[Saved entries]
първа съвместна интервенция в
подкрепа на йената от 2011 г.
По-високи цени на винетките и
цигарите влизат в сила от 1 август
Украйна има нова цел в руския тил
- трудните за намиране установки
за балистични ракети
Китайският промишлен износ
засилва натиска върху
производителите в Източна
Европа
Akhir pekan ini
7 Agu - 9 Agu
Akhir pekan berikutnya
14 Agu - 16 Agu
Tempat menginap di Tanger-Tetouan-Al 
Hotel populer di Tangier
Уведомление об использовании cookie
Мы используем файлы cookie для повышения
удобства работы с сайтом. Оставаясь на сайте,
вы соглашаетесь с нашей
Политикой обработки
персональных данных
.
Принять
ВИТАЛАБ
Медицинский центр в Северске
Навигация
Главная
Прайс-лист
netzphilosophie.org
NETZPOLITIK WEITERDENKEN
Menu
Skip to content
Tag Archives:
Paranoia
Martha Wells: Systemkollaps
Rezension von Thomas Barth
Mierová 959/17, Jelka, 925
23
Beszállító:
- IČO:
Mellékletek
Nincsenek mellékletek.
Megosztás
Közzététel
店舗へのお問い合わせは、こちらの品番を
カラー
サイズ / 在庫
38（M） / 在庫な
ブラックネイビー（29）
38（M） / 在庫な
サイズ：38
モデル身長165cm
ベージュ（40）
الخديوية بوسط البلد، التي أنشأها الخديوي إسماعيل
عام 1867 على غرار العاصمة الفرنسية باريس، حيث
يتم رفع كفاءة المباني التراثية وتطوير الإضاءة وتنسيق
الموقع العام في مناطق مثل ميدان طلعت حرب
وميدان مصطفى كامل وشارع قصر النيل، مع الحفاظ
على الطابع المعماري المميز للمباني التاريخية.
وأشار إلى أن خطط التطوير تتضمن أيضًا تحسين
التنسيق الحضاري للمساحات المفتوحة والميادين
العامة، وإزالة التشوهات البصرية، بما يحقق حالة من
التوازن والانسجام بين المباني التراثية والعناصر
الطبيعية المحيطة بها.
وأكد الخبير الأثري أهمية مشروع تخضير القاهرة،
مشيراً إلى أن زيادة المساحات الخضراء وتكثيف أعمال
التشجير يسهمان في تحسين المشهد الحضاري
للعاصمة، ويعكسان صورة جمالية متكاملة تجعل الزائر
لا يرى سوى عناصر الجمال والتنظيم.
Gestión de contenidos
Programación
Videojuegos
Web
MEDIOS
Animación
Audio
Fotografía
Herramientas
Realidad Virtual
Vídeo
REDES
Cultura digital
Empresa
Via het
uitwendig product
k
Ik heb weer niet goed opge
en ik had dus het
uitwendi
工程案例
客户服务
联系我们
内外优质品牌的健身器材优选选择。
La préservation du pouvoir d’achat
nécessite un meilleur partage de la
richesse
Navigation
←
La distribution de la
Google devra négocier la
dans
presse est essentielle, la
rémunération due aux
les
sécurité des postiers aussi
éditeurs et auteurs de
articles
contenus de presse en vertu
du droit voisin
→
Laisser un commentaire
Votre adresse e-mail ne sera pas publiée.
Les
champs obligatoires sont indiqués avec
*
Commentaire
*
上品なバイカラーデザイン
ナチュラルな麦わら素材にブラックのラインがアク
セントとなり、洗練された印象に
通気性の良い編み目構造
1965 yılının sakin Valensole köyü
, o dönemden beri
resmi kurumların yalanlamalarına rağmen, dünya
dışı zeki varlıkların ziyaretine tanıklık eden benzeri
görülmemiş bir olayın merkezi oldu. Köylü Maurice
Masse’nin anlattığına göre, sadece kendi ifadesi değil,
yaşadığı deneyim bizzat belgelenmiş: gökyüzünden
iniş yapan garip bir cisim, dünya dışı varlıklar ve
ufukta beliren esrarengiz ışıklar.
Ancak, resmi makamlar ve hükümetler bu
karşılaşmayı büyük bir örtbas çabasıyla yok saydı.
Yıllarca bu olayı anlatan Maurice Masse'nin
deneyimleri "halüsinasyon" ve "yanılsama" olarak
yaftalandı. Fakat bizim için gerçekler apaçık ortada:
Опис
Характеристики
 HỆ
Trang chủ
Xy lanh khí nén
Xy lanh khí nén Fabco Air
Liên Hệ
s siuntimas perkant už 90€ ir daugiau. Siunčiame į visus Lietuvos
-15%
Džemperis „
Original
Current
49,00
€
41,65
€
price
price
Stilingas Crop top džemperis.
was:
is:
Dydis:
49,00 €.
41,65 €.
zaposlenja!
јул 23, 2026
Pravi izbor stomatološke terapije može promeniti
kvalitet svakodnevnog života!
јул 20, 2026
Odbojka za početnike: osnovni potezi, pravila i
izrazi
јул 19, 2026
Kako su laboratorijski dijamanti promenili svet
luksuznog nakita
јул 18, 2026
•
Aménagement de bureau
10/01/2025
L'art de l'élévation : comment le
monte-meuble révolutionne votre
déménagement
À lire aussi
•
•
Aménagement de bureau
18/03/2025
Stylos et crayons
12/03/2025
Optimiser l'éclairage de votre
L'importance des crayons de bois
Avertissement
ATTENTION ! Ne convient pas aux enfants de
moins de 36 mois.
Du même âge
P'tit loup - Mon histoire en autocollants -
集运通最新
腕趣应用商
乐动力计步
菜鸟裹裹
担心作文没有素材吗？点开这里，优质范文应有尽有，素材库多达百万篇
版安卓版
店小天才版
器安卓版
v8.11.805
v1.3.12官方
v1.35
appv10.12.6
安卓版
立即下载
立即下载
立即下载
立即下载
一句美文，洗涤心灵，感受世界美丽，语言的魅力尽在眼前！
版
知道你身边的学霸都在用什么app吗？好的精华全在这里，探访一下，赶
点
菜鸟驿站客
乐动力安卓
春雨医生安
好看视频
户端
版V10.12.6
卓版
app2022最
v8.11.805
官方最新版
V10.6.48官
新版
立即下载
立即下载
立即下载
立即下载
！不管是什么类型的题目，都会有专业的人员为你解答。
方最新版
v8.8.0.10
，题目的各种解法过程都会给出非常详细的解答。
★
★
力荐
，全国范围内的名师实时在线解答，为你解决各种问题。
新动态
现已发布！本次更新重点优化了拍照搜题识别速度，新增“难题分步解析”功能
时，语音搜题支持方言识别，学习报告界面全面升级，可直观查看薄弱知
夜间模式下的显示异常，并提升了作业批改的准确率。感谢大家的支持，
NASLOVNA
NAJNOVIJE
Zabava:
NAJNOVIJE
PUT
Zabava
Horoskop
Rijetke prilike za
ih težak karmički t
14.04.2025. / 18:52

◆ **Exercise goal**
Your task is to restate, word for word, the lines from the beginning of the records to the line with "Akhir pekan ini", inclusive.

◆ **Response to the exercise**
първа съвместна интервенция в
подкрепа на йената от 2011 г.
По-високи цени на винетките и
цигарите влизат в сила от 1 август
Украйна има нова цел в руския тил
- трудните за намиране установки
за балистични ракети
Китайският промишлен износ
засилва натиска върху
производителите в Източна
Европа
Akhir pekan ini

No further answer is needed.